The bit that feels wrong is the witch, played by Sian Phillips. I'm not using being metaphorical or anything, by the way. You'd think she'd stepped out of The Lion, The Witch and The Wardrobe, except that I don't remember C.S. Lewis giving us a distractingly moulded breast(s)plate. I believe Star Wars fandom has retconned her into being an ex-Jedi, but that's flying in the face of the fact that these two Ewok films are going out of their way to do magical fantasy in the Star Wars universe. See also last time's Queen Izarina of the fairies. Phillips has a magic ring and can turn herself into a raven. I didn't actually mind her, but her presence does weird things to the movie's tone and she ends up dropping out of the plot in favour of the alien chieftan.
The acting's better than last time. Almost everyone from the previous film's dead (yay!) and the sole survivor turns out against all the odds to have learned to act. Aubree Miller's become competent. She can do facial expressions and everything, while she's even holding her end up with the dialogue. I was oddly intrigued by her reading of "people just moved away and left all this junk behind." I'd previously been under the impression that she'd dropped out of the industry aged six, but imdb tells me that this year she did post-production as assistant editor on a film called The Message. Wow. You go, Miller! Meanwhile the adults are obviously less important than the infants and furballs, but even so both Wilford Brimley and Sian Phillips are proper actors. Brimley was in Cocoon and also played Dr Blair in John Carpenter's
The Thing, while Phillips played Livia in I, Claudius. Neither of them are being noticeably stretched, but Brimley's quite endearing I suppose and they're both more than doing their jobs.
Don't laugh, but apparently there's controversy about the continuity of these two films. Official Star Wars continuity places them between Empire Strikes Back and Return of the Jedi, yet Wicket can speak English here and yet has seemingly forgotten it again when he meets Leia. Maybe they're really two different tongues that we're just hearing as English? Other people have claimed that an Ewok called Chukha-Trok is apparently alive at the end of Return of the Jedi despite having died in
Caravan of Courage. These are scary people and my head hurts.
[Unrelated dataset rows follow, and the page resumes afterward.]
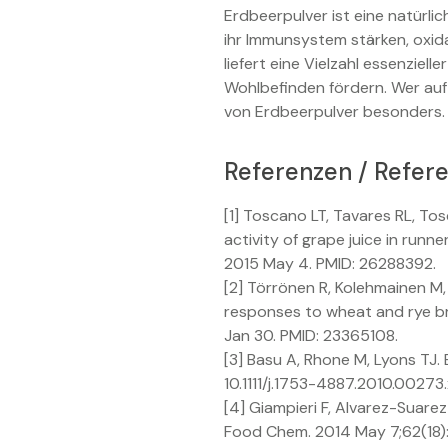
Erdbeerpulver ist eine natürl
ihr Immunsystem stärken, oxid
liefert eine Vielzahl essenziel
Wohlbefinden fördern. Wer auf 
von Erdbeerpulver besonders.
Referenzen / Refer
[1] Toscano LT, Tavares RL, Tos
activity of grape juice in run
2015 May 4. PMID: 26288392.
[2] Törrönen R, Kolehmainen M,
responses to wheat and rye bre
Jan 30. PMID: 23365108.
[3] Basu A, Rhone M, Lyons TJ. 
10.1111/j.1753-4887.2010.0027
[4] Giampieri F, Alvarez-Suare
Food Chem. 2014 May 7;62(18):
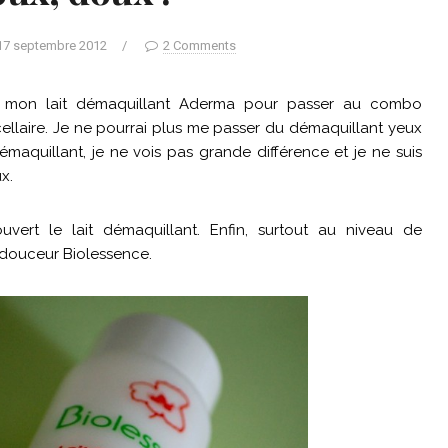
17 septembre 2012
/
2 Comments
né mon lait démaquillant Aderma pour passer au combo
ellaire. Je ne pourrai plus me passer du démaquillant yeux
démaquillant, je ne vois pas grande différence et je ne suis
x.
uvert le lait démaquillant. Enfin, surtout au niveau de
t douceur Biolessence.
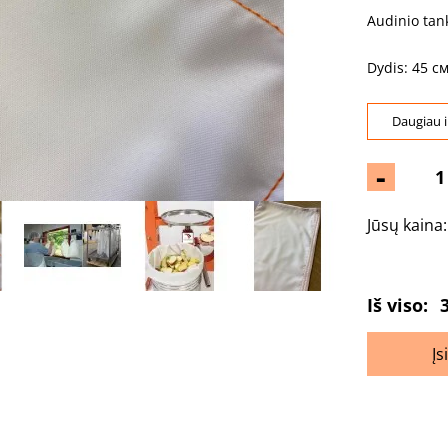
Audinio tan
Dydis: 45 см
Daugiau i
-
Jūsų kaina
Iš viso:
Įs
Further extensions of this mighty saga can be found in the Star Wars: Ewoks animated series and in Tyrant's Test, the third book of the Black Fleet Crisis Trilogy.
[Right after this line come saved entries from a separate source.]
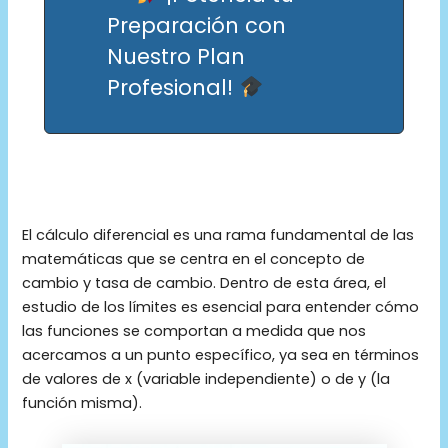
Preparación con
Nuestro Plan
Profesional!
El cálculo diferencial es una rama fundamental de las
matemáticas que se centra en el concepto de
cambio y tasa de cambio. Dentro de esta área, el
estudio de los límites es esencial para entender cómo
las funciones se comportan a medida que nos
acercamos a un punto específico, ya sea en términos
de valores de x (variable independiente) o de y (la
función misma).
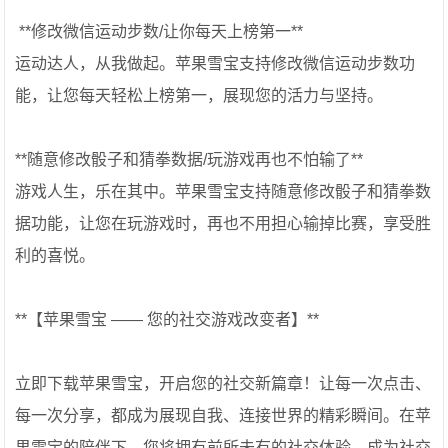
‍️ **修改微信运动步数/让你每天上榜第一** ‍️
运动达人，从我做起。苹果雪宝支持修改微信运动步数功
能，让您每天轻松上榜第一，展现您的活力与坚持。
**随意修改骰子和猜拳数据/玩游戏再也不怕输了**
游戏人生，乐在其中。苹果雪宝支持随意修改骰子和猜拳数
据功能，让您在玩游戏时，再也不用担心输掉比赛，享受胜
利的喜悦。
**【苹果雪宝 —— 您的社交游戏改变者】**
立即下载苹果雪宝，开启您的社交新篇章！让每一次点击、
每一次分享，都成为展现自我、连接世界的精彩瞬间。在苹
果雪宝的陪伴下，您将拥有前所未有的社交体验，成为社交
This is a definite improvement on last time and in many ways even quite good, but it's still aggressively kiddified. I don't merely mean that it's for children, but that it's for a US TV executive's idea of being for children. Proper children's stories are great. This film is often vaguely tiresome and not infrequently eye-rolling. There's little that can be said in defence of those two Ewoks holding off a bad guy army in comedy fashion, even compared with Jar-Jar's slapstick battle at the end of
The Phantom Menace. However it does feel like authentic Star Wars when Phillips isn't on-screen and there are definitely things I liked here, such as the Wheat brothers' nasty streak and the way Aubree Miller's come on as an actress. Would I have watched Part III if they'd made it? Of course. Would I recommend this to normal people? Hell, no.